Global climate governance involves the interests of all parties. Whether the international negotiations on climate change can proceed smoothly depends on all the countries of the world. As a result, it is a complicated issue that requires consultation, conciliation as well as bargaining among all the state and non-state actors. China has been actively participating in all international negotiations on climate change, while adhering to the principles of fairness, “common but differentiated responsibilities and respective capabilities,” and respecting the U.N. Framework Convention on Climate Change, the Kyoto Protocol and the Montreal Protocol.

In fact, China has promoted the establishment of multilateral consultation mechanisms such as the BASIC Ministerial Meeting on Climate Change and coordinated the negotiation positions of major developing countries so as to safeguard the interests and unity of all developing countries.

Visitors pose for photos in front of China’s pavilion at the Green Zone of the 28th session of the Conference of the Parties to the United Nations Framework Convention on Climate Change (COP28), in Dubai, the United Arab Emirates, Dec. 3, 2023. (Photo/Xinhua)

The effectiveness of global climate governance is partly determined by the capacity for financing all of the actions for dealing with climate change. As one of the world’s largest emerging economies, China has been offering financial assistance to other developing countries, particularly the small island countries, African countries and the least developed countries. In promoting cooperation, China wishes to adhere to the concept that “it is better to teach someone how to fish rather than give them a fish” within the framework of South-South cooperation.

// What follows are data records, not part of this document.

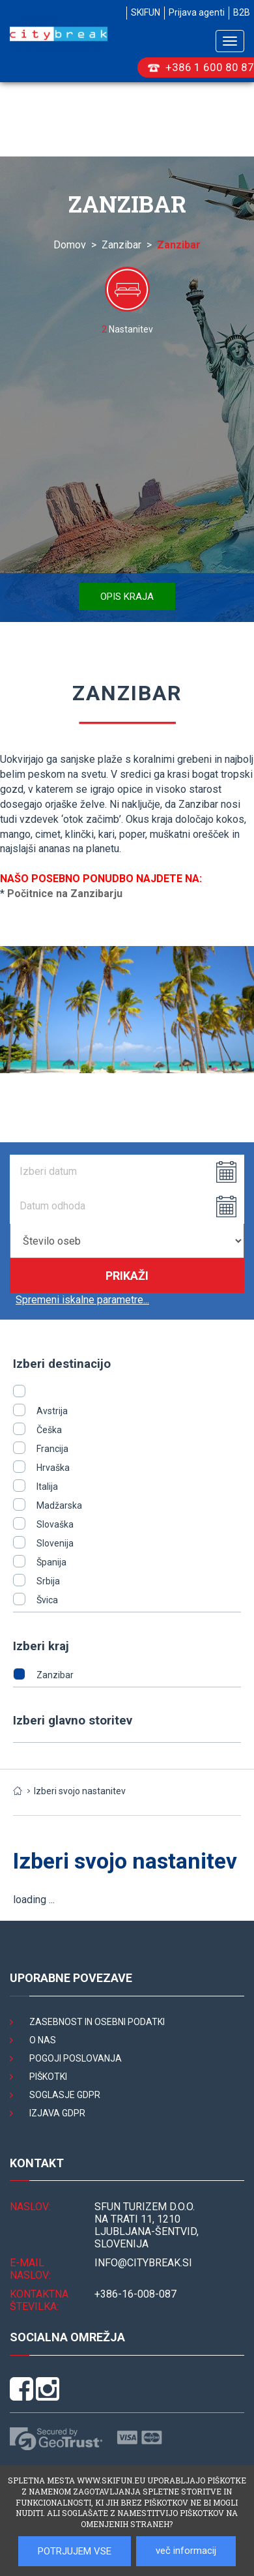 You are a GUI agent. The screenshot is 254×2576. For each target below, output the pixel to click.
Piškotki (48, 2076)
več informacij (186, 2550)
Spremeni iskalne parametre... (82, 1300)
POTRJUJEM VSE (74, 2551)
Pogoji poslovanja (75, 2058)
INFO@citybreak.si (143, 2263)
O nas (42, 2040)
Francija (52, 1448)
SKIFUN (145, 12)
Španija (51, 1562)
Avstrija (52, 1411)
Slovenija (55, 1543)
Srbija (48, 1581)
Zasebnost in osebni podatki (97, 2022)
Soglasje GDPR (64, 2095)
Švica (47, 1600)
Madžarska (59, 1505)
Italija (47, 1486)
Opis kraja (127, 596)
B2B (241, 12)
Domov (69, 245)
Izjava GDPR (57, 2113)
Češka (49, 1430)
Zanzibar (121, 245)
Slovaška (55, 1524)
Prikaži (127, 1275)
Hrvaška (53, 1467)
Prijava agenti (197, 12)
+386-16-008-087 (135, 2294) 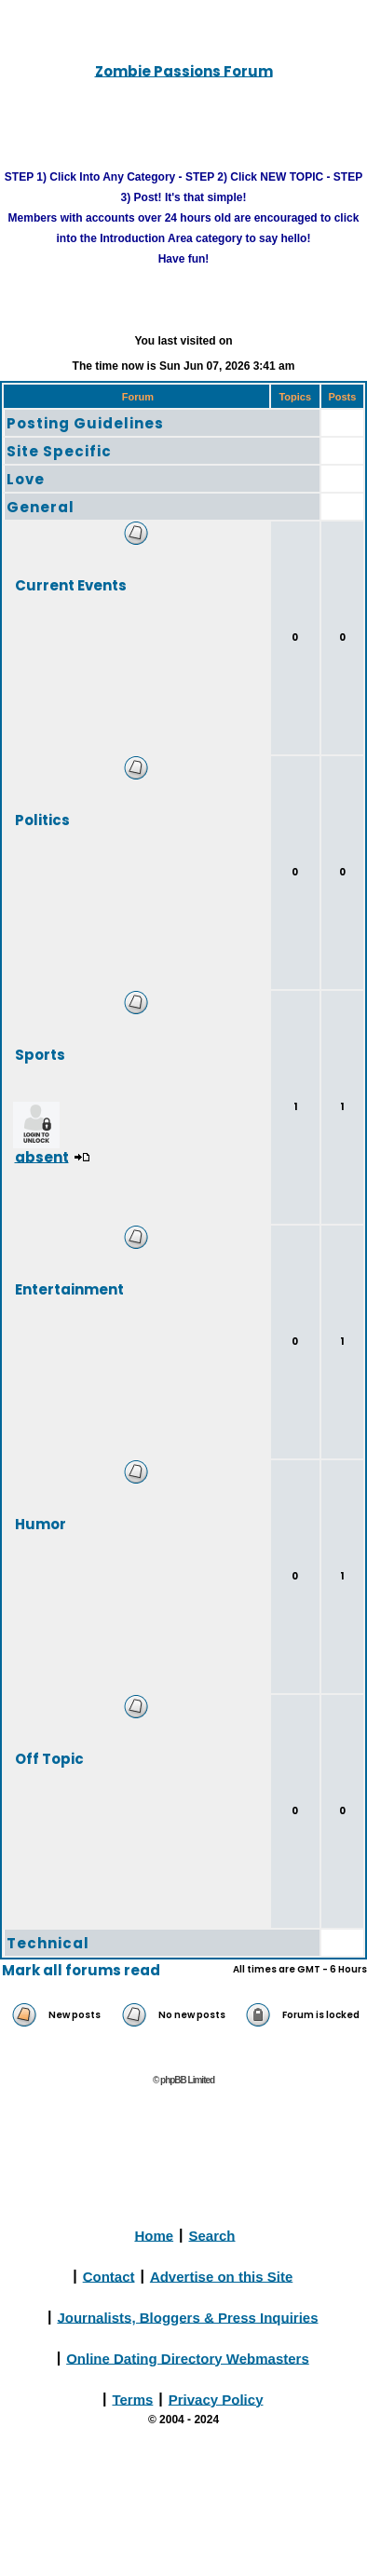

At the 2018 Forum on China-Africa Cooperation, for instance, China pledged to further strengthen cooperation with African countries in the fields of ecological and environmental protection. These include areas such as responding to climate change, using clean energy, preventing and controlling soil desertification and soil erosion, and protecting wild animals and plants, so as to turn China and Africa into a beautiful homeland where man and nature live in harmony.

It is estimated that, from 2011 to 2021, China allocated approximately 1.2 billion yuan for South-South cooperation to strengthen climate change mitigation and adaptation. Moreover, it signed 40 cooperation documents with 35 countries. China’s assistance covers many areas, including launching meteorological satellites, building photovoltaic power generation systems and lighting equipment, manufacturing new energy vehicles, environmental monitoring equipment, clean stoves and other climate change-related goods, and establishing low-carbon demonstration zones. At the same time, around 2,000 officials and technicians from nearly 120 developing countries have visited China for climate change training.

In stark contrast to the United States’ announcement that it would withdraw from the Paris Agreement, Chinese leaders have reiterated China’s global climate governance proposition on numerous occasions, sending powerful signals of determination and courage to the world. Meanwhile, China has also repeatedly called upon the world to strengthen unity and cooperation to deal with climate change and adhere to multilateralism, safeguard the international system and international law.

Global climate governance is a long-term endeavor that will clearly not be completed within the foreseeable future. However, China will continue to contribute toward making it a reality.